## EXERCISE GOAL
Write out exactly, with no other output, the lines below from the one that contains "Googleフォームと連携させ、学生の回答データを自動で集" through the end.

### THE INPUT

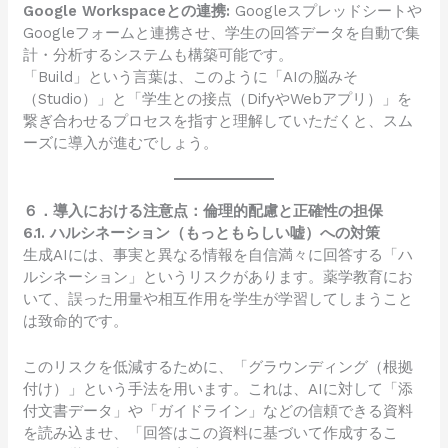
Google Workspaceとの連携:
Googleスプレッドシートや
Googleフォームと連携させ、学生の回答データを自動で集
計・分析するシステムも構築可能です。
「Build」という言葉は、このように「AIの脳みそ
（Studio）」と「学生との接点（DifyやWebアプリ）」を
繋ぎ合わせるプロセスを指すと理解していただくと、スム
ーズに導入が進むでしょう。
６．導入における注意点：倫理的配慮と正確性の担保
6.1. ハルシネーション（もっともらしい嘘）への対策
生成AIには、事実と異なる情報を自信満々に回答する「ハ
ルシネーション」というリスクがあります。薬学教育にお
いて、誤った用量や相互作用を学生が学習してしまうこと
は致命的です。
このリスクを低減するために、「グラウンディング（根拠
付け）」という手法を用います。これは、AIに対して「添
付文書データ」や「ガイドライン」などの信頼できる資料
を読み込ませ、「回答はこの資料に基づいて作成するこ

######

## SOLUTION TO THIS PROBLEM
Googleフォームと連携させ、学生の回答データを自動で集
計・分析するシステムも構築可能です。
「Build」という言葉は、このように「AIの脳みそ
（Studio）」と「学生との接点（DifyやWebアプリ）」を
繋ぎ合わせるプロセスを指すと理解していただくと、スム
ーズに導入が進むでしょう。
６．導入における注意点：倫理的配慮と正確性の担保
6.1. ハルシネーション（もっともらしい嘘）への対策
生成AIには、事実と異なる情報を自信満々に回答する「ハ
ルシネーション」というリスクがあります。薬学教育にお
いて、誤った用量や相互作用を学生が学習してしまうこと
は致命的です。
このリスクを低減するために、「グラウンディング（根拠
付け）」という手法を用います。これは、AIに対して「添
付文書データ」や「ガイドライン」などの信頼できる資料
を読み込ませ、「回答はこの資料に基づいて作成するこ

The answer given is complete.